Chercher de l’approbation : interroger quelqu’un pour qu’il te dise que tu as raison, que c’est bien, que tu peux y aller. C’est de la dépendance.

La différence est subtile, mais elle change tout. Quelques pistes concrètes :

Pose toi la vraie question. Avant de demander l’avis de quelqu’un, demande toi : est-ce que sa réponse va changer ma décision ? Si oui, c’est de l’information. Si non, c’est de la validation et tu peux probablement t’en passer.

Expérimente en petit. Tu n’as pas à tout miser pour apprendre à te faire confiance. Lance une version minimale. Agis à petite échelle. Récolte tes propres données plutôt que les théories des autres.

Accepte l’inconfort de l’incertitude. Agir sans garantie, c’est inconfortable. Mais cet inconfort, c’est aussi le signal que tu fais quelque chose de réel, quelque chose qui t’appartient vraiment.

Distingue le doute utile du sabotage. Une voix intérieure qui dit » attends. As-tu bien vérifié X ? » est précieuse. Une voix qui dit « mais si les gens pensent que… » mérite d’être questionnée.

En conclusion

Attendre l’approbation des autres, c’est vouloir partager le risque mais c’est aussi partager ta vie. A chaque fois que tu délègues une décision à l’opinion collective, tu dilues un peu de qui tu es et de ce que tu pourrais construire.

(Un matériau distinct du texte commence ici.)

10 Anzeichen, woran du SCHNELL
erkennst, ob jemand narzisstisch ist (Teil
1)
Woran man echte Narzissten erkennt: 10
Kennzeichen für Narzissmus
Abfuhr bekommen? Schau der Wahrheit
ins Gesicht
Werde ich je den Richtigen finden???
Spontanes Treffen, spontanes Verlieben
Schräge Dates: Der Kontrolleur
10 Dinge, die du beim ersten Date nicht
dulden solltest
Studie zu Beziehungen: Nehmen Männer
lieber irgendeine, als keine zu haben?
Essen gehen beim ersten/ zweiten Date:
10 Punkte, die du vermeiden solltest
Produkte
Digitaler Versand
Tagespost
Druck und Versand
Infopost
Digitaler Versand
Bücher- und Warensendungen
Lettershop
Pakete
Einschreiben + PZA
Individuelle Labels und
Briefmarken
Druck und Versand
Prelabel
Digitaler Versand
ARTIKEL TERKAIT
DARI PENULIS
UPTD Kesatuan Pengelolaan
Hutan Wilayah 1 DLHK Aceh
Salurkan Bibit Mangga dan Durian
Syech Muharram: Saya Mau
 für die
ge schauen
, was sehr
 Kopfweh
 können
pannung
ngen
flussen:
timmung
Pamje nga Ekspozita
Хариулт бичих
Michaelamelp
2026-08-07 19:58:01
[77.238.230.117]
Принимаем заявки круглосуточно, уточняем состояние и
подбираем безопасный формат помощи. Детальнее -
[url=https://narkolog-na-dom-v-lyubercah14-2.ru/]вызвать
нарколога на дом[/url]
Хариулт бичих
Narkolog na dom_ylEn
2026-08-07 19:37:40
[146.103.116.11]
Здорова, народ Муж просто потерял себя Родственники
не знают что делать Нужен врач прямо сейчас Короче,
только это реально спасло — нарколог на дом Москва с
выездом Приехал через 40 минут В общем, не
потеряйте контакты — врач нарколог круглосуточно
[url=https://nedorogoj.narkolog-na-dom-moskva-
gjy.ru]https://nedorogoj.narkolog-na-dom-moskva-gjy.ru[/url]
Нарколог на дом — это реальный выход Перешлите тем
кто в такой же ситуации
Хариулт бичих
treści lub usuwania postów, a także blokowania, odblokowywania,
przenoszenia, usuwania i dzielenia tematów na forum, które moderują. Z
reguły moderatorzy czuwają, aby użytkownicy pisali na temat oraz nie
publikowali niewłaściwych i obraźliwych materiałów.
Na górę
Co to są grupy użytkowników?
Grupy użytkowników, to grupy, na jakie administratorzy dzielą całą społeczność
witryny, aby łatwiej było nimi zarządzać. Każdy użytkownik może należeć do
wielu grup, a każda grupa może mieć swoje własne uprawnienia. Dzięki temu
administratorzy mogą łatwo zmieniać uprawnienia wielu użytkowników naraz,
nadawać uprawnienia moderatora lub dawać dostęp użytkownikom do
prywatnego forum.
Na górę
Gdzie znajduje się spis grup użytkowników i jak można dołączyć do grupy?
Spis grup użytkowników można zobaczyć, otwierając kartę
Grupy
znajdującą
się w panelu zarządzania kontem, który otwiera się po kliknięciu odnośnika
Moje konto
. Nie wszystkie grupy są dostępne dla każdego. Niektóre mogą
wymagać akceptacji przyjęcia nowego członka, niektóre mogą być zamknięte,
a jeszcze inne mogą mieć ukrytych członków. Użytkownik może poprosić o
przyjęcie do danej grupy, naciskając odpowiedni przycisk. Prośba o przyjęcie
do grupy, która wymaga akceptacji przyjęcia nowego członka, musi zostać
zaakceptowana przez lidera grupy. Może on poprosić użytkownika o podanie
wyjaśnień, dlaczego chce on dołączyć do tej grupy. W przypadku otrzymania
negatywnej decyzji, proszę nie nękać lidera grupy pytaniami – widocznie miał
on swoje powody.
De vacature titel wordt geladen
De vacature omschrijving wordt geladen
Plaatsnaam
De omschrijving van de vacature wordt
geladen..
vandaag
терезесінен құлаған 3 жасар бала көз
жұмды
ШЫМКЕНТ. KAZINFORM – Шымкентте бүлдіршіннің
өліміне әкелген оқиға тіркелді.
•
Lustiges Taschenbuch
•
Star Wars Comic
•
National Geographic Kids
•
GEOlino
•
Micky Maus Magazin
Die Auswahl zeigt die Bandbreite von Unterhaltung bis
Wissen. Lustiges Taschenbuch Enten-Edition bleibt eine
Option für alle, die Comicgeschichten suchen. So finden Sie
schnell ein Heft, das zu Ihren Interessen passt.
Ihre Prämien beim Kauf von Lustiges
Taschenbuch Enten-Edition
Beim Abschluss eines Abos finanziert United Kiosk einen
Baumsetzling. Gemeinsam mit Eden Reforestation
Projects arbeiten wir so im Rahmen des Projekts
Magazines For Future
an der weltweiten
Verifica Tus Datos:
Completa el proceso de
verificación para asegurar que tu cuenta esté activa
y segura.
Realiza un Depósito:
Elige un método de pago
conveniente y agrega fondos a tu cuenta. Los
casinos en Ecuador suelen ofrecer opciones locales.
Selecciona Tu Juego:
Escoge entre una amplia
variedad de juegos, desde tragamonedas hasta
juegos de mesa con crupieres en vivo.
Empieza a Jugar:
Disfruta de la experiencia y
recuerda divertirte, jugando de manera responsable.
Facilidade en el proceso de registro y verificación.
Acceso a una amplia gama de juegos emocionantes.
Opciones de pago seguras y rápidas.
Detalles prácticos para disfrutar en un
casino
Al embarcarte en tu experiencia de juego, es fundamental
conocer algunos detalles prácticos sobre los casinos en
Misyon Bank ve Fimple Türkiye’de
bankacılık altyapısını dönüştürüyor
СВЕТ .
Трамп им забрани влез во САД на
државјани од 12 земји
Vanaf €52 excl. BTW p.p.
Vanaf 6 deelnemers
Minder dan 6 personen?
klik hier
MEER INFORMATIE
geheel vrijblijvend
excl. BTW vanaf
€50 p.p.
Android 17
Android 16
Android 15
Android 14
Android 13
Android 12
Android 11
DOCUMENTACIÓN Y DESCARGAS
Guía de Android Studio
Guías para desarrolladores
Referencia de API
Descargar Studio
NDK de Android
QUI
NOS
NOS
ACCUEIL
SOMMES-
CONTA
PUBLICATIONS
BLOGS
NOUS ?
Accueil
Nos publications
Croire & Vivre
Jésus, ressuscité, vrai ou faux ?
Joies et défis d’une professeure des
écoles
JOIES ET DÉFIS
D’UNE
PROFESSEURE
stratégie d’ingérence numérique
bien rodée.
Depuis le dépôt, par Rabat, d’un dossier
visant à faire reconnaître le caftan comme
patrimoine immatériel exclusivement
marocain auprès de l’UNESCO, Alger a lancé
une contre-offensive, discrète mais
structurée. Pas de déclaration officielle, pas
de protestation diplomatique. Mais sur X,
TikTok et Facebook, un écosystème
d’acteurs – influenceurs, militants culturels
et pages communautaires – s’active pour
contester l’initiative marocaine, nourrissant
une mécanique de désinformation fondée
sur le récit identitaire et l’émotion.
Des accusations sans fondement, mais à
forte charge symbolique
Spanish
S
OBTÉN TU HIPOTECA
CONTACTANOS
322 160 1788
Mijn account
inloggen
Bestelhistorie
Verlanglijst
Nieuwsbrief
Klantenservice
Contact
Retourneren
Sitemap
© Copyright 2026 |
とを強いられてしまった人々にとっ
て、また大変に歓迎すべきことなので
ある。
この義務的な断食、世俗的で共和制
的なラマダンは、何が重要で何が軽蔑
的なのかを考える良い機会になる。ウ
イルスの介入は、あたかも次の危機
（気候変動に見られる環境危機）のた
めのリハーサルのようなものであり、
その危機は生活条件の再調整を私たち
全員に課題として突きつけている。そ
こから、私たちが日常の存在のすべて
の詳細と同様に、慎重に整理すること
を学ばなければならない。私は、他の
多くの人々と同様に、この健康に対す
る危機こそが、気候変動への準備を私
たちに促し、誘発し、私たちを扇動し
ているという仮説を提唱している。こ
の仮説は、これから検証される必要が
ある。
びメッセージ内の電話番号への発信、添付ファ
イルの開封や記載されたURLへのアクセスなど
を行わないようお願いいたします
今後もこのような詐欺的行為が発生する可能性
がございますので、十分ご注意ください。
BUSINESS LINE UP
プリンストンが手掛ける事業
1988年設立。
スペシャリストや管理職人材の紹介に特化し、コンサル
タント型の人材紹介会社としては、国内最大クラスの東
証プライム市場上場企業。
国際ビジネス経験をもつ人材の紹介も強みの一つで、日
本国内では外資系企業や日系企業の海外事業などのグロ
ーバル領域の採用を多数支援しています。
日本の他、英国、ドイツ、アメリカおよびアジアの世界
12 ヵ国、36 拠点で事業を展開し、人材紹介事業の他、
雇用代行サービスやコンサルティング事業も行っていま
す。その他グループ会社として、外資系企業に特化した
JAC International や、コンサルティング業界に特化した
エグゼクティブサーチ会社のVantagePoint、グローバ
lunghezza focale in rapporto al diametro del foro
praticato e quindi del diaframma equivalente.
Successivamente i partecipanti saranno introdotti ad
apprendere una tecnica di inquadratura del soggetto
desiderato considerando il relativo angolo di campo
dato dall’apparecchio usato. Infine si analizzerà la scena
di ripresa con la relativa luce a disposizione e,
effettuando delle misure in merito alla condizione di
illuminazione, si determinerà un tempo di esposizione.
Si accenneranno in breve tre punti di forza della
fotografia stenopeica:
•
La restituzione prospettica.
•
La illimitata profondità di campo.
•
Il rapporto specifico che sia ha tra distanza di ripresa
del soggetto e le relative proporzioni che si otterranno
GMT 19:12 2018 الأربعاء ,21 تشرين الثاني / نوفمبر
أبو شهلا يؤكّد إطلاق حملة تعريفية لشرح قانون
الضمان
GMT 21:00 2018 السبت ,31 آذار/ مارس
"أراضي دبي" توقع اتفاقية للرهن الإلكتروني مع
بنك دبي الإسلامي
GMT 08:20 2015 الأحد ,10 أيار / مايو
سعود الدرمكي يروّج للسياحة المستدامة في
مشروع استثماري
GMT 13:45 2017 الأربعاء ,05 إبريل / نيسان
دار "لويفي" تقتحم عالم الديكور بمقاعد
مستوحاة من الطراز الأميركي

La confiance en soi ne tombe pas du ciel. Elle se construit dans l’action, imparfaite, risquée parfois mal reçue. Elle se construit en se prouvant, progressivement qu’on peut traverser l’inconfort et en sortir intact.

Alors, quelle décision est-ce que tu remets à plus tard, en attendant que quelqu’un te dise que c’est une bonne idée?